ウクライナのコンピュータ緊急対応チーム(CERT-UA)は、ロシアと関連のあるAPT28(別名UAC-0001)脅威アクターがSignalチャットメッセージを使用して、BEARDSHELLとCOVENANTと名付けられた2つの新しいマルウェアファミリーを配信する新たなサイバー攻撃キャンペーンを警告しました。
CERT-UAによると、BEARDSHELLはC++で書かれており、PowerShellスクリプトをダウンロードして実行する機能を提供し、実行結果をIcedrive APIを介してリモートサーバーにアップロードすることができます。
同機関は、2024年3月から4月にかけてのインシデント対応の一環として、スクリーンショットを撮影するツールであるSLIMAGENTとともに、Windowsコンピュータで初めてBEARDSHELLを観測したと述べています。
当時、感染がどのように行われたかの詳細はありませんでしたが、同機関は1年以上後にESETから「gov.ua」メールアカウントへの不正アクセスの証拠を検出したという脅威情報を受け取ったと述べています。
共有された情報の正確な性質は明らかにされていませんが、先月スロバキアのサイバーセキュリティ企業からの報告に関連している可能性が高く、Roundcube、Horde、MDaemon、Zimbraなどのウェブメールソフトウェアのクロスサイトスクリプティング(XSS)脆弱性を悪用してウクライナ政府機関を侵害したAPT28の詳細が記載されています。
この発見の結果として引き起こされたさらなる調査により、2024年の攻撃で使用された初期アクセスベクトルや、BEARDSHELLとCOVENANTと呼ばれるマルウェアフレームワークの存在を含む重要な証拠が明らかになりました。
具体的には、脅威アクターがSignal上でメッセージを送信し、マクロが埋め込まれたMicrosoft Wordドキュメント(「Акт.doc」)を配信していることが明らかになりました。このドキュメントを起動すると、悪意のあるDLL(「ctec.dll」)とPNG画像(「windows.png」)の2つのペイロードがドロップされます。
埋め込まれたマクロは、次回ファイルエクスプローラー(「explorer.exe」)が起動されたときにDLLが起動されるようにWindowsレジストリを変更します。

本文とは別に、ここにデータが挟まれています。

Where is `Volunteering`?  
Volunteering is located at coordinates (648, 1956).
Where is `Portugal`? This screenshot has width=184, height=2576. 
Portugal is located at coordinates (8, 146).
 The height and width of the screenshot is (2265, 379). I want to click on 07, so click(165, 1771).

DLLの主なタスクは、PNGファイルからシェルコードをロードし、メモリ常駐型COVENANTフレームワークを実行することです。
その後、COVENANTはさらに2つの中間ペイロードをダウンロードし、侵害されたホスト上でBEARDSHELLバックドアを起動するように設計されています。
脅威に関連する潜在的なリスクを軽減するために、国家機関は「app.koofr[.]net」と「api.icedrive[.]net」に関連するネットワークトラフィックを監視することが推奨されています。

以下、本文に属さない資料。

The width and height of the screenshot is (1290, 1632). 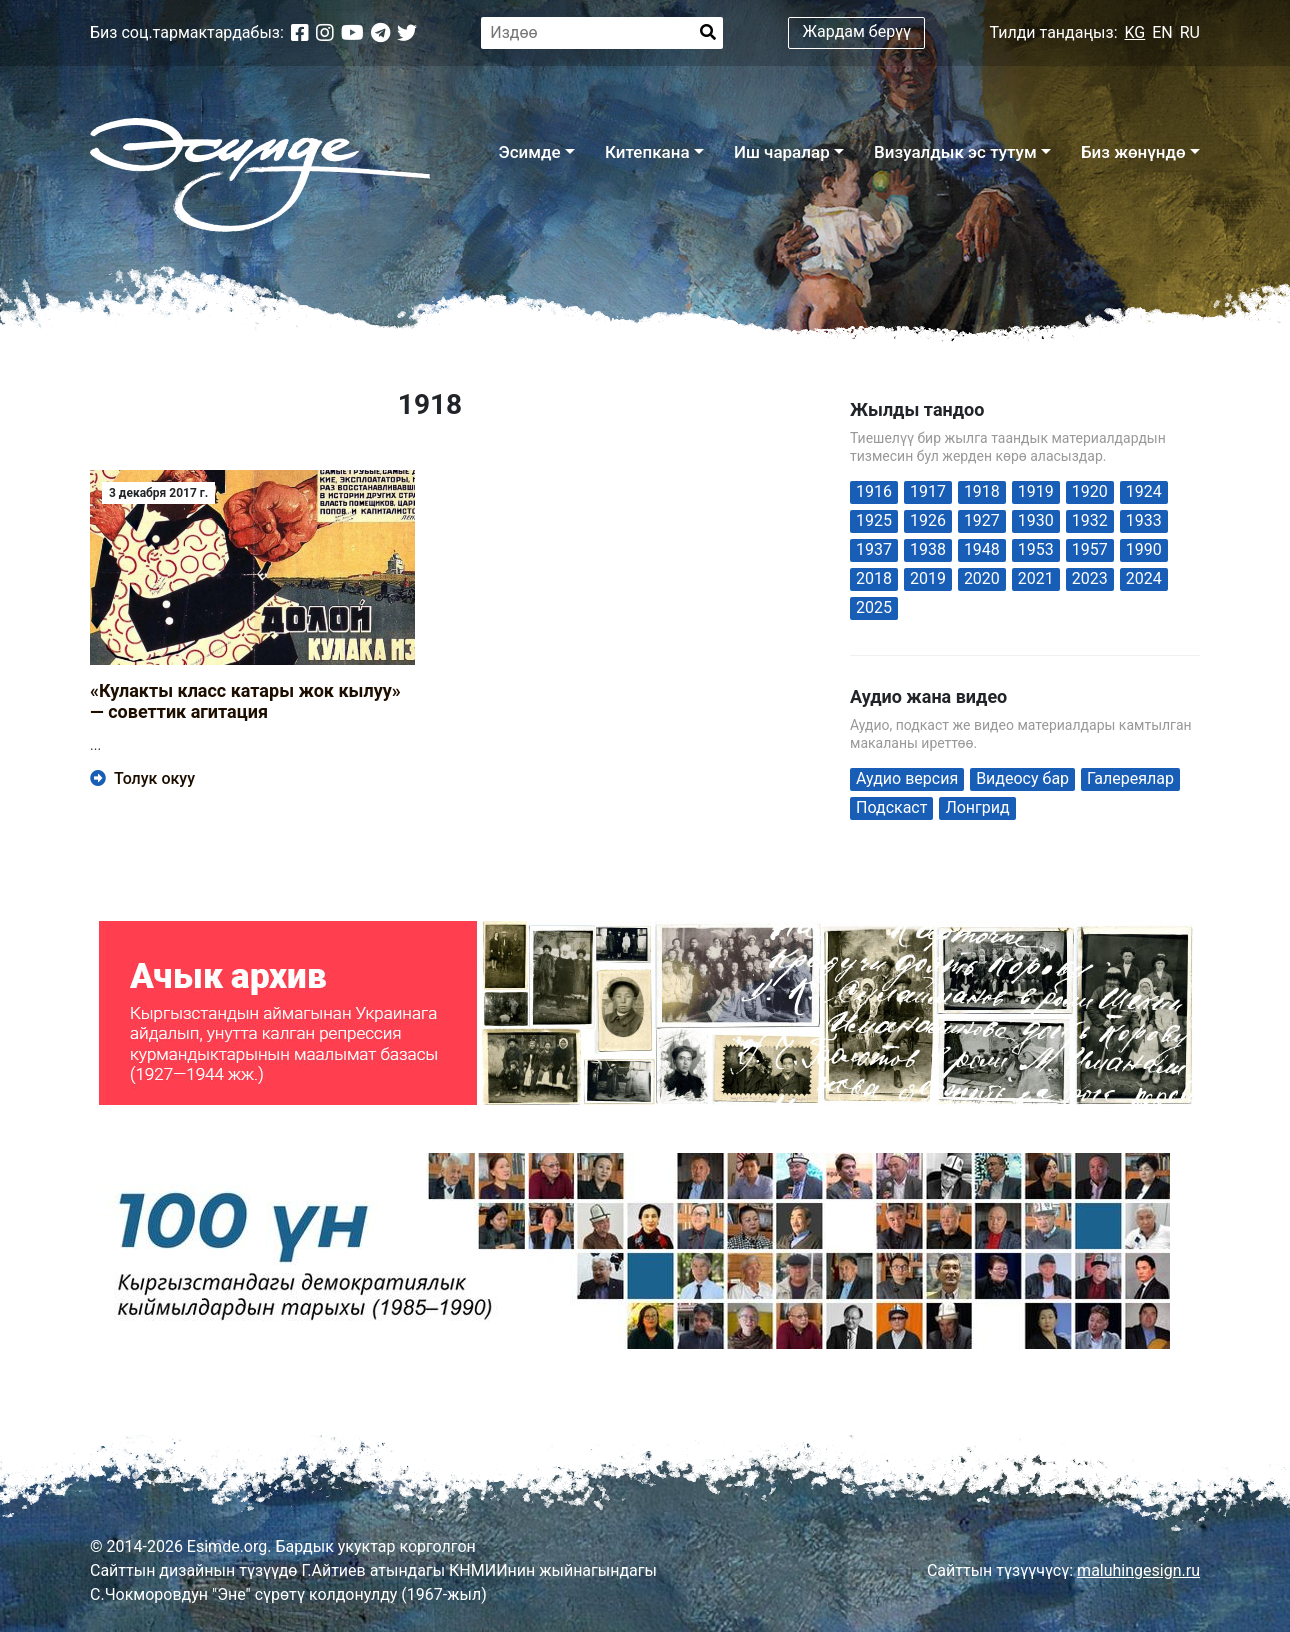 What do you see at coordinates (529, 152) in the screenshot?
I see `Эсимде` at bounding box center [529, 152].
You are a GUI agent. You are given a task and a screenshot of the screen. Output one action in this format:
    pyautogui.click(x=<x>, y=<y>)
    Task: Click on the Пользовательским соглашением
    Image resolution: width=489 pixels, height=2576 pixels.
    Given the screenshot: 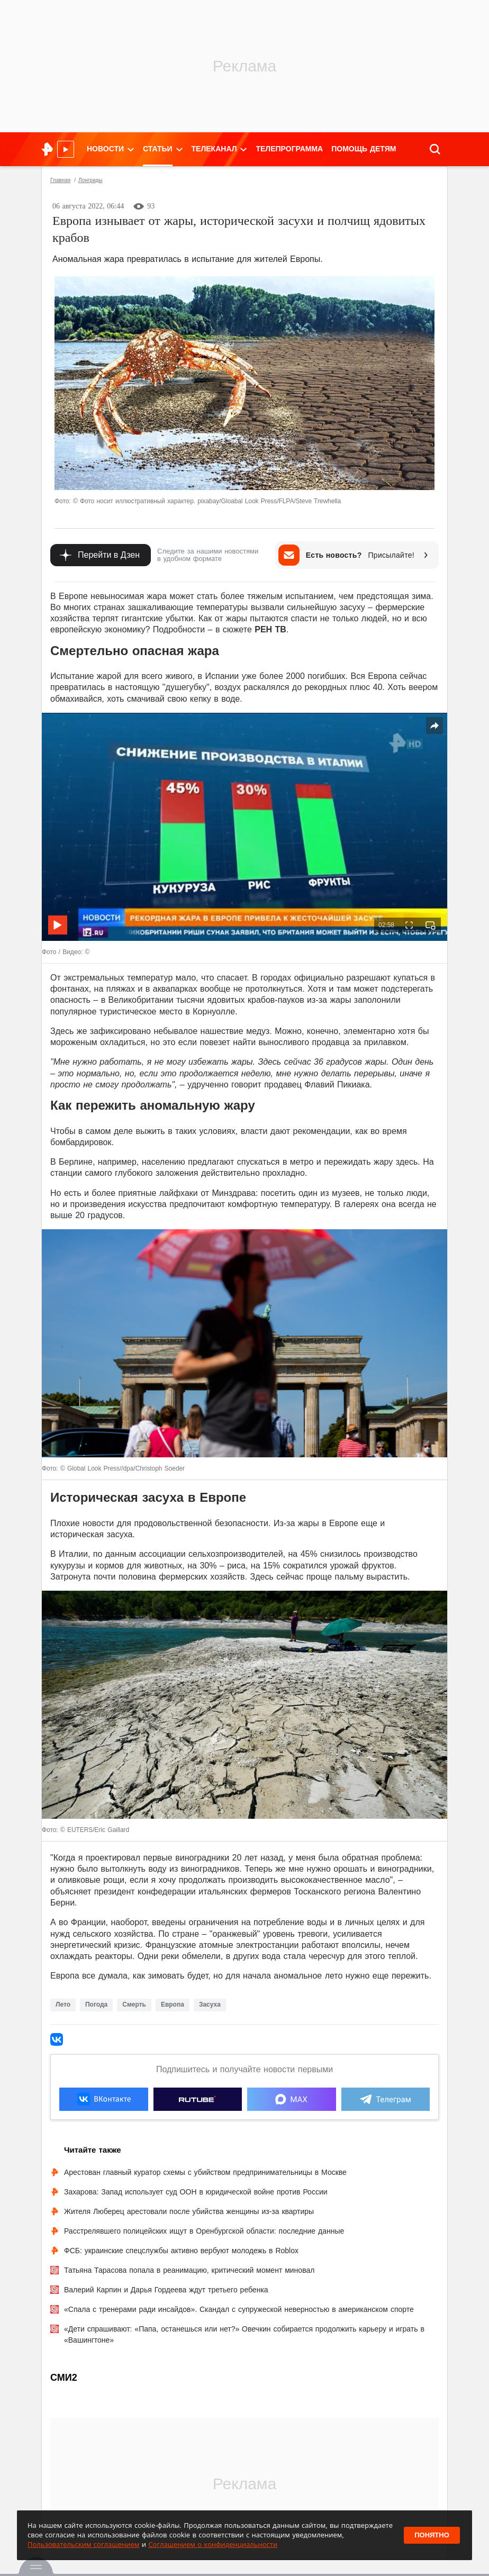 What is the action you would take?
    pyautogui.click(x=83, y=2544)
    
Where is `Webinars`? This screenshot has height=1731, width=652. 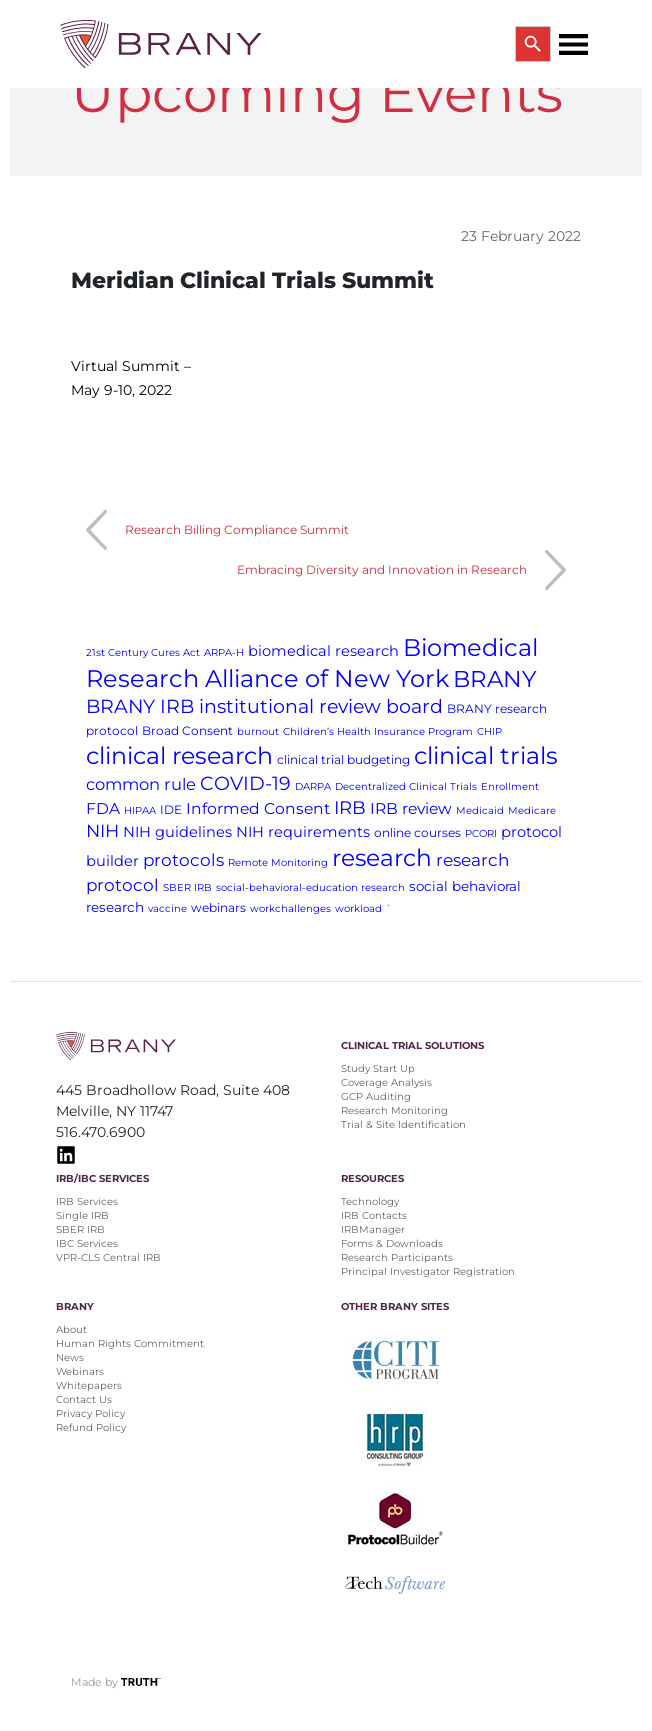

この開示は、CERT-UAがウクライナでの古いRoundcubeウェブメールインスタンスを標的にし、CVE-2020-35730、CVE-2021-44026、CVE-2020-12641のエクスプロイトをフィッシングメールを通じて配信し、これらの脆弱性を武器化して任意のJavaScriptを実行することを明らかにした際に発表されました。
メールには、出版物「NV」(nv.ua)からの記事の形でコンテンツの餌が含まれており、Roundcube XSS脆弱性CVE-2020-35730のエクスプロイトと、追加のJavaScriptファイル「q.js」と「e.js」をダウンロードして実行するために設計された対応するJavaScriptコードが含まれているとCERT-UAは述べています。
「E.js」は、被害者のアドレス帳とセッションクッキーをHTTP POSTリクエストを介して流出させることに加えて、受信メールをサードパーティのメールアドレスにリダイレクトするためのメールボックスルールの作成を保証します。一方、「q.js」はRoundcubeのSQLインジェクションの脆弱性(CVE-2021-44026)を悪用し、Roundcubeデータベースから情報を収集するために使用されます。
CERT-UAは、Roundcubeの3番目の脆弱性(CVE-2020-12641)を悪用してメールサーバー上で任意のコマンドを実行するためのエクスプロイトを含む「c.js」と呼ばれる3番目のJavaScriptファイルも発見したと述べています。全体として、同様のフィッシングメールが40以上のウクライナの組織のメールアドレスに送信されました。